【タイ】タイの一部メディアが、政府が外国自動車メーカー誘致のために打ち出した新たな税優遇措置は、インドネシアがトヨタに対して「タイから同国への生産移転」を働きかけたことが契機になったと報じている。政府は国内生産の流出を防ぐため、自動車物品税の体系を再構築する方針を示している。
エークニティ・ニティタンプラパート副首相兼財務相は「税制改革は緊急の課題」と述べ、財務省幹部に対して9月までに新たな税率構造をまとめるよう指示している。新制度は2026年中に省令で施行可能とされる。
背景には、インドネシアのプルバヤ・ユディ・サデワ財務相がトヨタに対し、同国での工場設立を条件に各種優遇措置を提示したことがあるという。「タイにあるアセアン地域の主要製造・開発ハブの移管」「上流サプライチェーン(製鉄・電子部品・化学資材)の現地化」「商用車生産の移転」などが提案されたと報じられており、これらの実現のために「必要なインセンティブはすべて提供」される。
タイでは、FTA締結国からの完成車輸入に低関税が適用されるため、国内に生産拠点を持つメーカーが不利になる状況が続く。関税引き上げは協定上困難で、米国のような高関税による保護策も採れないことから、政府は物品税を主たる調整手段とする。

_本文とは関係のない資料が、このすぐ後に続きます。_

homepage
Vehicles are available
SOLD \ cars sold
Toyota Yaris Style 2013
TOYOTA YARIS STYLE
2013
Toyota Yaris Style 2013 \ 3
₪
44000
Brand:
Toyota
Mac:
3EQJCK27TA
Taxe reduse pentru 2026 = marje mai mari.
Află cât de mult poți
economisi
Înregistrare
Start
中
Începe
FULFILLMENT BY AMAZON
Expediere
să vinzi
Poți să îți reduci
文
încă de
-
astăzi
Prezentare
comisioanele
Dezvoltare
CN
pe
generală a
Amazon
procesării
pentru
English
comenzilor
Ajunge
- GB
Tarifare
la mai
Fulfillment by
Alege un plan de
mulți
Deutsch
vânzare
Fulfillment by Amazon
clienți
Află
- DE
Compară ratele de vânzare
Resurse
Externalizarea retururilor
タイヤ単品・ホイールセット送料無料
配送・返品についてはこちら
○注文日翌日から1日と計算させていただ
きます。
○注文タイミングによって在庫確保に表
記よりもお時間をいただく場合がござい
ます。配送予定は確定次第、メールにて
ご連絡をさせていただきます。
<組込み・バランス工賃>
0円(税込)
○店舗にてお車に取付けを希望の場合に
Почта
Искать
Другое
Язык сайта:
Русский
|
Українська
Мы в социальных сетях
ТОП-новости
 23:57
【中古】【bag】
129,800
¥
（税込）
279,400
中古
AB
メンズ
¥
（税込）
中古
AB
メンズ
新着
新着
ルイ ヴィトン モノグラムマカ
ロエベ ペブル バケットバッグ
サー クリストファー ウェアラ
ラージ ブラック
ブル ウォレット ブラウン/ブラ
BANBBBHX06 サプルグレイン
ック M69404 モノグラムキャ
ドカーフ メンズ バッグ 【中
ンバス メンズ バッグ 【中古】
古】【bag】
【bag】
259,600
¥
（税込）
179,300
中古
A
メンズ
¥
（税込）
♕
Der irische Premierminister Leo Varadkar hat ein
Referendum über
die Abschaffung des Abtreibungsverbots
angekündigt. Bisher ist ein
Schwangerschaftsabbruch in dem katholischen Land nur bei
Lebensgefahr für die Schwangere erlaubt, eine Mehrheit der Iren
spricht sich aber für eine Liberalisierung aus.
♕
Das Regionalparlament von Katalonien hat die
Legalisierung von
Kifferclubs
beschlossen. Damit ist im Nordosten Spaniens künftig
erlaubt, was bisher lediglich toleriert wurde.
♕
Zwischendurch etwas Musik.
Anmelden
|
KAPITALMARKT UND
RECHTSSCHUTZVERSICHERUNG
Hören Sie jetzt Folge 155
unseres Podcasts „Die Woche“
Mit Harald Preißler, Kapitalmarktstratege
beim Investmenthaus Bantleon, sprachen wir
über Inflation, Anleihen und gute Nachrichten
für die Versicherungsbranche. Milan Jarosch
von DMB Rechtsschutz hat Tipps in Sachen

新たな税体系では、タイ国内に工場を設けて国産原材料・部品を使用し、輸出向け生産を行うメーカーに対し物品税率を引き下げる。一方、国内に生産拠点を持たず完成車を輸入する企業にはより高い税率を適用する。対象は内燃(ICE)車から電気自動車(BEV)までと幅広い。エークニティ財務相は「輸入車を使いたい人は高い税を払うことになる」と述べ、税収増にもつながるとの見方を示した。
同相は、アヌティン・チャーンウィーラクーン首相のオーストラリア・ニュージーランド公式訪問に同行中で、両国とのFTAの活用拡大や自動車輸出の新たな機会を探っている。EVメーカーの一部はすでにタイで生産した車両を両国に輸出しており、生産拡大に伴い輸出量も増える見通し。